Top of Data for review

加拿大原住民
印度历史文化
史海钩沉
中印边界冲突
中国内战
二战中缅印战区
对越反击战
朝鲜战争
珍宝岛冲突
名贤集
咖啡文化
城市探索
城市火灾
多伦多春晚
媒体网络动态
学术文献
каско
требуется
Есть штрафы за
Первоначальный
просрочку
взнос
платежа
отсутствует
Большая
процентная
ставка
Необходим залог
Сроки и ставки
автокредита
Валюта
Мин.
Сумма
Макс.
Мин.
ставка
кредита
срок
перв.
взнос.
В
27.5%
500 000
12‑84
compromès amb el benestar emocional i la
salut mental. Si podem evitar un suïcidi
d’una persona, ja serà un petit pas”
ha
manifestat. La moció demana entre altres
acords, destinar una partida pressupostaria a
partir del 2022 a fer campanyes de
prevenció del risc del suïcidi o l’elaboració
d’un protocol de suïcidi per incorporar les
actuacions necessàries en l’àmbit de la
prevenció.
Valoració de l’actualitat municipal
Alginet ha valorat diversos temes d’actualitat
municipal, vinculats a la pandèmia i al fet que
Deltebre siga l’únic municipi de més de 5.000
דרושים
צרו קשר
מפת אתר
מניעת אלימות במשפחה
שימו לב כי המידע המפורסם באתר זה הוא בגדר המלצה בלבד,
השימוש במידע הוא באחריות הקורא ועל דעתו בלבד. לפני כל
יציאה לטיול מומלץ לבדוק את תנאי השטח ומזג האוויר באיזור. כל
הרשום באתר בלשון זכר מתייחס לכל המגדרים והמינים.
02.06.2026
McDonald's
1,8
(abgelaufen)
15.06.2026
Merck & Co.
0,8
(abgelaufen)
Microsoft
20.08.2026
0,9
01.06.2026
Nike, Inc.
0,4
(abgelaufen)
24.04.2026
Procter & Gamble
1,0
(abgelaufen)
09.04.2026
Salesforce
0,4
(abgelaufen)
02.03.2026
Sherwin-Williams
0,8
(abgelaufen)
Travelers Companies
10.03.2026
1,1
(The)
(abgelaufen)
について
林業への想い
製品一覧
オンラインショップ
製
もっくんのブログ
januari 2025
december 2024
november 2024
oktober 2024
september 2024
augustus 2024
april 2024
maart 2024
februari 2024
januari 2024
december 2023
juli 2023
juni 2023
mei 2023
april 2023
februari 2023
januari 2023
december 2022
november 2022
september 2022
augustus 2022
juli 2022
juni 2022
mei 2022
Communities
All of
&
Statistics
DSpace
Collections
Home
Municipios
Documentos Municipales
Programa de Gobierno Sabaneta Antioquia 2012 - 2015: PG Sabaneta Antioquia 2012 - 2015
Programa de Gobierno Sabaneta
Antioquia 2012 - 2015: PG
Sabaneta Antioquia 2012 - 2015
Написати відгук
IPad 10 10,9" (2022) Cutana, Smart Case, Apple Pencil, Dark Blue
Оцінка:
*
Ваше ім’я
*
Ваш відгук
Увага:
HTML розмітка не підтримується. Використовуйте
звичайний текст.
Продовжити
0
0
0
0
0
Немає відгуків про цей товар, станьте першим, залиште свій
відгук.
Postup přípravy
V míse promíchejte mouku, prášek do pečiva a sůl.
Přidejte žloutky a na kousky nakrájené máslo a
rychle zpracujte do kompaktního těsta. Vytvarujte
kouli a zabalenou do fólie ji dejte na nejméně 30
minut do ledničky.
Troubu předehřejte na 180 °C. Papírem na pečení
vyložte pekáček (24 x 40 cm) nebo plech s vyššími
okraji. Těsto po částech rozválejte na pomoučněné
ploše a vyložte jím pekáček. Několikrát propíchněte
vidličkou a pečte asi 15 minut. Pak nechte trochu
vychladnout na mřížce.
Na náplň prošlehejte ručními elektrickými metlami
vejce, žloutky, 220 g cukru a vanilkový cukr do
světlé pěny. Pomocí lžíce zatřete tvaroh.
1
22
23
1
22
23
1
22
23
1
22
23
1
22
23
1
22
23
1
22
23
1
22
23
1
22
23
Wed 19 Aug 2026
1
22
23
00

Bottom of Data for review

All of the material above needs to be retyped word for word.

* _Written solution_
加拿大原住民
印度历史文化
史海钩沉
中印边界冲突
中国内战
二战中缅印战区
对越反击战
朝鲜战争
珍宝岛冲突
名贤集
咖啡文化
城市探索
城市火灾
多伦多春晚
媒体网络动态
学术文献
каско
требуется
Есть штрафы за
Первоначальный
просрочку
взнос
платежа
отсутствует
Большая
процентная
ставка
Необходим залог
Сроки и ставки
автокредита
Валюта
Мин.
Сумма
Макс.
Мин.
ставка
кредита
срок
перв.
взнос.
В
27.5%
500 000
12‑84
compromès amb el benestar emocional i la
salut mental. Si podem evitar un suïcidi
d’una persona, ja serà un petit pas”
ha
manifestat. La moció demana entre altres
acords, destinar una partida pressupostaria a
partir del 2022 a fer campanyes de
prevenció del risc del suïcidi o l’elaboració
d’un protocol de suïcidi per incorporar les
actuacions necessàries en l’àmbit de la
prevenció.
Valoració de l’actualitat municipal
Alginet ha valorat diversos temes d’actualitat
municipal, vinculats a la pandèmia i al fet que
Deltebre siga l’únic municipi de més de 5.000
דרושים
צרו קשר
מפת אתר
מניעת אלימות במשפחה
שימו לב כי המידע המפורסם באתר זה הוא בגדר המלצה בלבד,
השימוש במידע הוא באחריות הקורא ועל דעתו בלבד. לפני כל
יציאה לטיול מומלץ לבדוק את תנאי השטח ומזג האוויר באיזור. כל
הרשום באתר בלשון זכר מתייחס לכל המגדרים והמינים.
02.06.2026
McDonald's
1,8
(abgelaufen)
15.06.2026
Merck & Co.
0,8
(abgelaufen)
Microsoft
20.08.2026
0,9
01.06.2026
Nike, Inc.
0,4
(abgelaufen)
24.04.2026
Procter & Gamble
1,0
(abgelaufen)
09.04.2026
Salesforce
0,4
(abgelaufen)
02.03.2026
Sherwin-Williams
0,8
(abgelaufen)
Travelers Companies
10.03.2026
1,1
(The)
(abgelaufen)
について
林業への想い
製品一覧
オンラインショップ
製
もっくんのブログ
januari 2025
december 2024
november 2024
oktober 2024
september 2024
augustus 2024
april 2024
maart 2024
februari 2024
januari 2024
december 2023
juli 2023
juni 2023
mei 2023
april 2023
februari 2023
januari 2023
december 2022
november 2022
september 2022
augustus 2022
juli 2022
juni 2022
mei 2022
Communities
All of
&
Statistics
DSpace
Collections
Home
Municipios
Documentos Municipales
Programa de Gobierno Sabaneta Antioquia 2012 - 2015: PG Sabaneta Antioquia 2012 - 2015
Programa de Gobierno Sabaneta
Antioquia 2012 - 2015: PG
Sabaneta Antioquia 2012 - 2015
Написати відгук
IPad 10 10,9" (2022) Cutana, Smart Case, Apple Pencil, Dark Blue
Оцінка:
*
Ваше ім’я
*
Ваш відгук
Увага:
HTML розмітка не підтримується. Використовуйте
звичайний текст.
Продовжити
0
0
0
0
0
Немає відгуків про цей товар, станьте першим, залиште свій
відгук.
Postup přípravy
V míse promíchejte mouku, prášek do pečiva a sůl.
Přidejte žloutky a na kousky nakrájené máslo a
rychle zpracujte do kompaktního těsta. Vytvarujte
kouli a zabalenou do fólie ji dejte na nejméně 30
minut do ledničky.
Troubu předehřejte na 180 °C. Papírem na pečení
vyložte pekáček (24 x 40 cm) nebo plech s vyššími
okraji. Těsto po částech rozválejte na pomoučněné
ploše a vyložte jím pekáček. Několikrát propíchněte
vidličkou a pečte asi 15 minut. Pak nechte trochu
vychladnout na mřížce.
Na náplň prošlehejte ručními elektrickými metlami
vejce, žloutky, 220 g cukru a vanilkový cukr do
světlé pěny. Pomocí lžíce zatřete tvaroh.
1
22
23
1
22
23
1
22
23
1
22
23
1
22
23
1
22
23
1
22
23
1
22
23
1
22
23
Wed 19 Aug 2026
1
22
23
00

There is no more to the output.